There is every chance Watt has turned his mid-life crisis into the best record of his career. He's embraced his mortality and seems pretty OK with it. You don't need to look too hard to find examples – in fact, the first words on the album are "Nineteen years old, life in front of you, Everything on hold." "Balanced on a Wire" – the song those words come from - is imbued with an almost tangible ache. The drums pulse, the bass uncurls slowly, and Watt manages to capture the confusion of early adulthood perfectly. "You saw the moon, is it gone?" he sings. Blink, and you'll miss it. On "Summer Ghosts", he starts off being annoyed that he's having to reach out to others for help, briefly detours to a childhood memory ("My folks were just people with their own shit / And god knows there was enough of it"), and finishes up with a variant of the "I can remember when all this was fields" truism. It shouldn't be good, but it is.

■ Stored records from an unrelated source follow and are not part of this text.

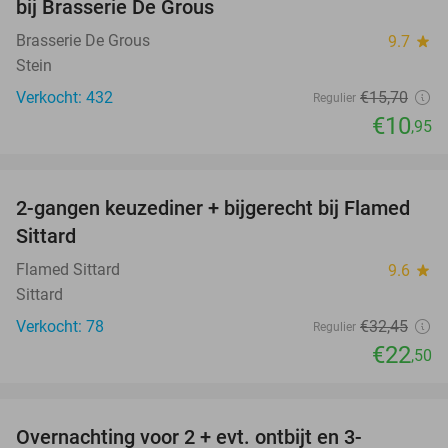
bij Brasserie De Grous
Brasserie De Grous
9.7
star
Stein
Verkocht: 432
€15
,70
Regulier
€10
,95
favorite_border
2-gangen keuzediner + bijgerecht bij Flamed
31%
Sittard
Flamed Sittard
9.6
star
Sittard
Verkocht: 78
€32
,45
Regulier
€22
,50
favorite_border
Overnachting voor 2 + evt. ontbijt en 3-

"Retreat to Find" wins the award for the bleakest lyric on the record. "Here, here in my heart, there is a place where I can outface death," he sings. It's weirdly uplifting. Life-affirming even. How the hell did he manage that? Fans of Turin Brakes will enjoy "Figures in the Landscape" and the tension of the verses leading to the release of the chorus. The song almost rocks. I'm not sure who the line "Everyone's a karaoke star" is aimed at, but if the cap fits… It's also the closest thing to a single on the record.
Watt wraps it all up beautifully on the final track, "Festival Song". A simple recollection of being alone at a festival, tipsy from alcohol and smoking his first cigarette in years. Tomorrow afternoon, he'll be back at work, so tonight, he's slipped away. Lost in the music, lost in the crowd, and "Free, free from everything." Nothing else matters but the moment. It's sung sweetly, accompanied by a reverb-heavy piano and a beautifully judged, electronica and viola background. You'll be lucky if you hear a better song in 2020. Really lucky.
Storm Damage is an album by a man in his late 50s, musing on his life, lost love, changing surroundings, and mortality. By some incredible sleight of hand, he's managed to make that unpalatable dish, delicious. On the credits amongst his numerous musical contributions, is the word "Alchemy". I believe it. He's turned his mid-life crisis into gold, and combine that with the clairvoyance, Mr. Watt has a couple of lucrative alternative careers if his muse ever departs him. On the strength of this record, I can't see that happening for quite a while.